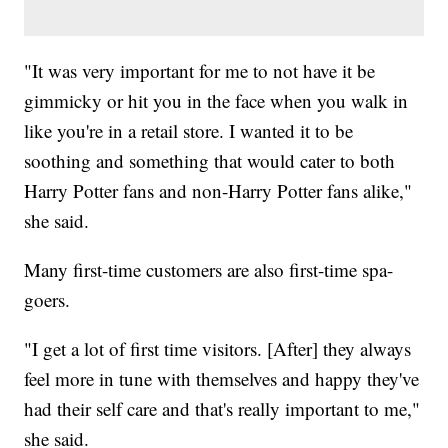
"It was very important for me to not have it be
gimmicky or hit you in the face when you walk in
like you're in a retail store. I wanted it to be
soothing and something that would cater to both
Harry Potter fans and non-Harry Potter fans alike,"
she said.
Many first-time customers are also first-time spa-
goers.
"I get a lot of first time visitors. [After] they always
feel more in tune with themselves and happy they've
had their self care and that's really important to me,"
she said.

☆ ☆ ☆ ☆ ☆

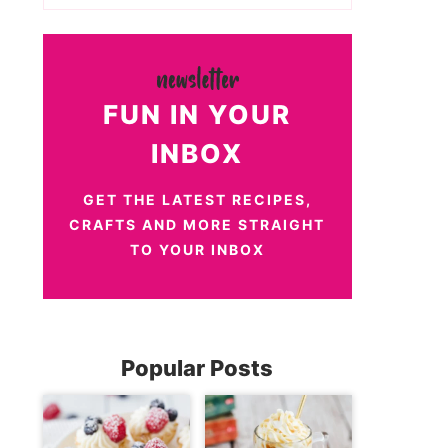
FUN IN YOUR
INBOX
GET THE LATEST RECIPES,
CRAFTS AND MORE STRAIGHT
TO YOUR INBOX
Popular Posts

☆ ☆ ☆ ☆ ☆

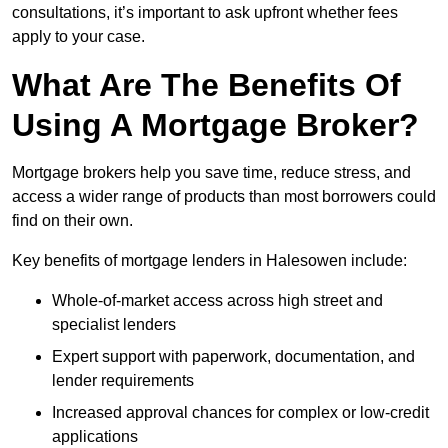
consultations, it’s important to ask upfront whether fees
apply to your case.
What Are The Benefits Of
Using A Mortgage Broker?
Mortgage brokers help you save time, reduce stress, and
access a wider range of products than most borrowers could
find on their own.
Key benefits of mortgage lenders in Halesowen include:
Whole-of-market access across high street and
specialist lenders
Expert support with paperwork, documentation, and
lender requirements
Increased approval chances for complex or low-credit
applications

☆ ☆ ☆ ☆ ☆

Prompt.
Copy out the range of lines above starting at the line with "not have it be" and ending at the line with "Harry Potter fans and", exactly and including both.

Exercise response.
"It was very important for me to not have it be
gimmicky or hit you in the face when you walk in
like you're in a retail store. I wanted it to be
soothing and something that would cater to both
Harry Potter fans and non-Harry Potter fans alike,"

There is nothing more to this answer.